• [REQUIREMENT]
Each entry below is to be returned exactly, with any pictures left out.

• [DATA SUPPLIED]
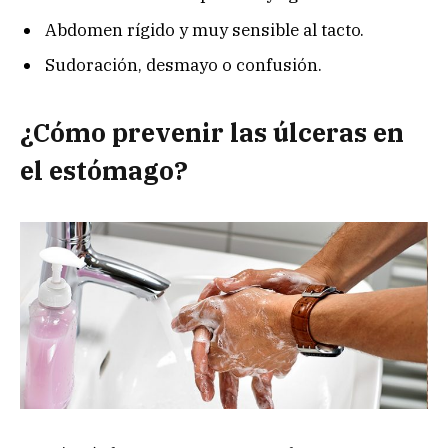
Abdomen rígido y muy sensible al tacto.
Sudoración, desmayo o confusión.
¿Cómo prevenir las úlceras en
el estómago?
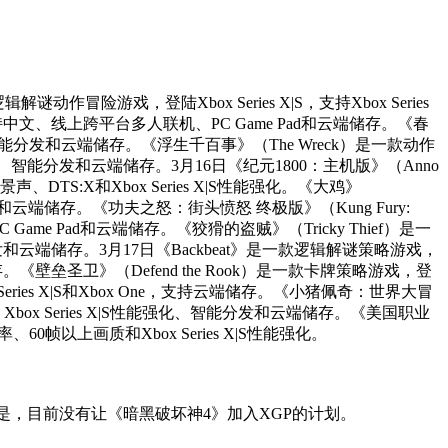
作冒险游戏，登陆Xbox Series X|S，支持Xbox Series
支持中文、线上跨平台多人联机、PC Game Pad和云端储存。《春
性能强化、智能分发和云端储存。《浮生千百事》（The Wreck）是一款动作
S性能强化、智能分发和云端储存。3月16日《纪元1800：主机版》（Anno
声、DTS:X和Xbox Series X|S性能强化。《大鸡》
智能分发和云端储存。《功夫之怒：街头愤怒 终极版》（Kung Fury:
、PC Game Pad和云端储存。《狡猾的盗贼》（Tricky Thief）是一
智能分发和云端储存。3月17日《Backbeat》是一款逻辑解谜策略游戏，
储存。《壁垒圣卫》（Defend the Rook）是一款卡牌策略游戏，登
陆Xbox Series X|S和Xbox One，支持云端储存。《小猪佩奇：世界大冒
以上画质、Xbox Series X|S性能强化、智能分发和云端储存。《美国职业
60帧以上画质和Xbox Series X|S性能强化。
是，目前没有让《暗黑破坏神4》加入XGP的计划。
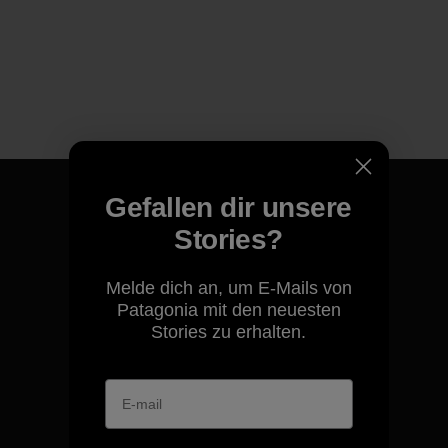
Gefallen dir unsere
Stories?
Für all unsere Produkte gilt
Melde dich an, um E-Mails von
unsere kompromisslose
Patagonia mit den neuesten
Garantie.
Stories zu erhalten.
Kompromisslose Garantie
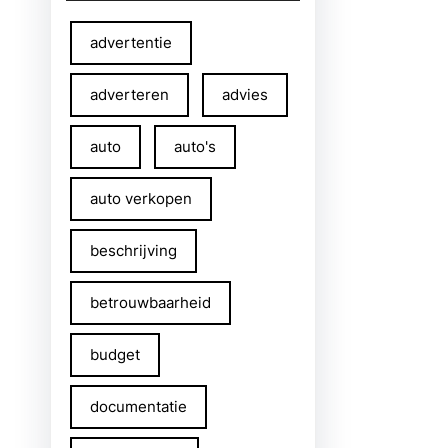
advertentie
adverteren
advies
auto
auto's
auto verkopen
beschrijving
betrouwbaarheid
budget
documentatie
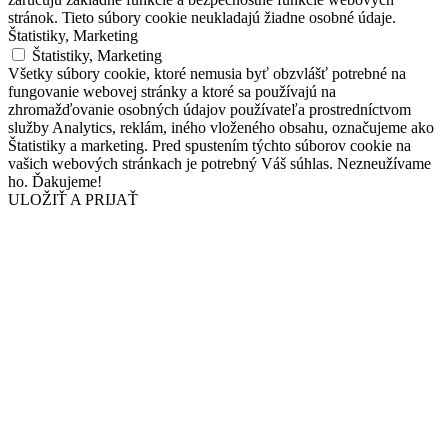
stránok. Tieto súbory cookie neukladajú žiadne osobné údaje.
Štatistiky, Marketing
Štatistiky, Marketing
Všetky súbory cookie, ktoré nemusia byť obzvlášť potrebné na
fungovanie webovej stránky a ktoré sa používajú na
zhromažďovanie osobných údajov používateľa prostredníctvom
služby Analytics, reklám, iného vloženého obsahu, označujeme ako
Štatistiky a marketing. Pred spustením týchto súborov cookie na
vašich webových stránkach je potrebný Váš súhlas. Nezneužívame
ho. Ďakujeme!
ULOŽIŤ A PRIJAŤ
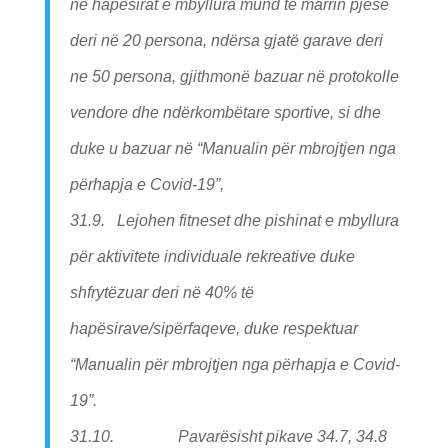
në hapësirat e mbyllura mund të marrin pjesë
deri në 20 persona, ndërsa gjatë garave deri
ne 50 persona, gjithmonë bazuar në protokolle
vendore dhe ndërkombëtare sportive, si dhe
duke u bazuar në “Manualin për mbrojtjen nga
përhapja e Covid-19”,
31.9. Lejohen fitneset dhe pishinat e mbyllura
për aktivitete individuale rekreative duke
shfrytëzuar deri në 40% të
hapësirave/sipërfaqeve, duke respektuar
“Manualin për mbrojtjen nga përhapja e Covid-
19”.
31.10. Pavarësisht pikave 34.7, 34.8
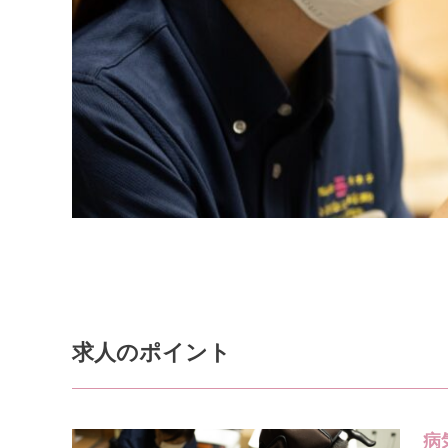
求人のポイント
病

• [OUTPUT FOR THIS TASK]
Abdomen rígido y muy sensible al tacto.
Sudoración, desmayo o confusión.
¿Cómo prevenir las úlceras en
el estómago?
作冒险游戏，登陆Xbox Series X|S，支持Xbox Series
支持中文、线上跨平台多人联机、PC Game Pad和云端储存。《春
性能强化、智能分发和云端储存。《浮生千百事》（The Wreck）是一款动作
S性能强化、智能分发和云端储存。3月16日《纪元1800：主机版》（Anno
声、DTS:X和Xbox Series X|S性能强化。《大鸡》
智能分发和云端储存。《功夫之怒：街头愤怒 终极版》（Kung Fury:
、PC Game Pad和云端储存。《狡猾的盗贼》（Tricky Thief）是一
智能分发和云端储存。3月17日《Backbeat》是一款逻辑解谜策略游戏，
储存。《壁垒圣卫》（Defend the Rook）是一款卡牌策略游戏，登
陆Xbox Series X|S和Xbox One，支持云端储存。《小猪佩奇：世界大冒
以上画质、Xbox Series X|S性能强化、智能分发和云端储存。《美国职业
60帧以上画质和Xbox Series X|S性能强化。
是，目前没有让《暗黑破坏神4》加入XGP的计划。
Gefallen dir unsere
Stories?
Für all unsere Produkte gilt
Melde dich an, um E-Mails von
unsere kompromisslose
Patagonia mit den neuesten
Garantie.
Stories zu erhalten.
Kompromisslose Garantie
advertentie
adverteren
advies
auto
auto's
auto verkopen
beschrijving
betrouwbaarheid
budget
documentatie
stránok. Tieto súbory cookie neukladajú žiadne osobné údaje.
Štatistiky, Marketing
Štatistiky, Marketing
Všetky súbory cookie, ktoré nemusia byť obzvlášť potrebné na
fungovanie webovej stránky a ktoré sa používajú na
zhromažďovanie osobných údajov používateľa prostredníctvom
služby Analytics, reklám, iného vloženého obsahu, označujeme ako
Štatistiky a marketing. Pred spustením týchto súborov cookie na
vašich webových stránkach je potrebný Váš súhlas. Nezneužívame
ho. Ďakujeme!
ULOŽIŤ A PRIJAŤ
në hapësirat e mbyllura mund të marrin pjesë
deri në 20 persona, ndërsa gjatë garave deri
ne 50 persona, gjithmonë bazuar në protokolle
vendore dhe ndërkombëtare sportive, si dhe
duke u bazuar në “Manualin për mbrojtjen nga
përhapja e Covid-19”,
31.9. Lejohen fitneset dhe pishinat e mbyllura
për aktivitete individuale rekreative duke
shfrytëzuar deri në 40% të
hapësirave/sipërfaqeve, duke respektuar
“Manualin për mbrojtjen nga përhapja e Covid-
19”.
31.10. Pavarësisht pikave 34.7, 34.8
求人のポイント
病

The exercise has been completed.